Consumption of energy and natural resources is an area of high concern for eco-minded businesses. With current per capita paper usage hovering around 334 pounds per year, many businesses are already following easy tips on basic paper savings. But many others are investigating more complex strategies.

What they have found is that the changes will not just save paper, but also money and time. Coupled with other energy-saving options, the impact of these steps is becoming more pronounced.

Converting to electronic invoicing tops the list for many and for good reason. With the use of this mode of invoicing, businesses save time, money, and paper at every step of the process. Invoices are never printed but instead go to the customer’s email. The sender no longer uses paper or ink for the invoice itself and also eliminates the use of envelopes, postage, and labor for collating mail.

The customer receives an invoice that remains in the inbox, where it can’t be forgotten or lost. And that bill arrives faster than a hard copy, helping with budgeting and money handling.

This is an area that is led by newer firms, who have no backlog of old paper records to convert. But in time, new scanning technology–and simple chronological irrelevance–are bringing long-standing businesses into the fold.

Electronic payments are being utilized more widely as well. While credit card companies have been in the game for years now, many other businesses are taking payments via ACH and PayPal as well. Medical billing services, utilities, and even small local businesses are finding methods for accepting electronic payments that are cost-effective, fast, and reliable. They are dealing with fewer bad credit cards, bounced checks, and misprinted money orders, which reduces labor costs and bank fees.

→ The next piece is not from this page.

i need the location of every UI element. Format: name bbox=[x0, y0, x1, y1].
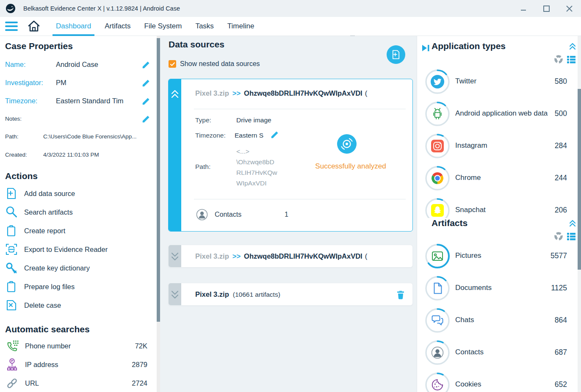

Billing and payment intersect online at e-commerce. A rising number of businesses are scrapping production of paper catalogs altogether and going to a web-based system of displaying goods. These efforts are showing marked efficiency.

First, catalogs can be updated instantly with no significant additional cost. This represents the end of the seasonal product catalogs of yesteryear, which businesses could only afford to update on long intervals. Under that model, there was always a risk of unexpected cost spikes that could turn a profitable item into a loser overnight, all because incoming orders continued to arrive under an outdated price.

Further, catalogs can now be tied directly to electronic sales. Customers can view the item, read details, and immediately add it to their shopping cart, placing an order in minutes. The transaction instantly appears with the merchant, who gets the item on the road to the customer with amazing speed.

This ties into another beneficial, paper-free technique–electronic shipping. Customers can quickly trace their shipments and know precisely when to expect them.

Put together, the collective cellulose left unused by businesses with these steps in place is significant. The end of paper invoices, paper checks to pay them, paper envelopes in which to mail them, and bulky paper catalogs to generate the sales holds significant potential for reducing timber destruction, ink consumption, and energy use. For eco-minded businesses, that’s a dream come true.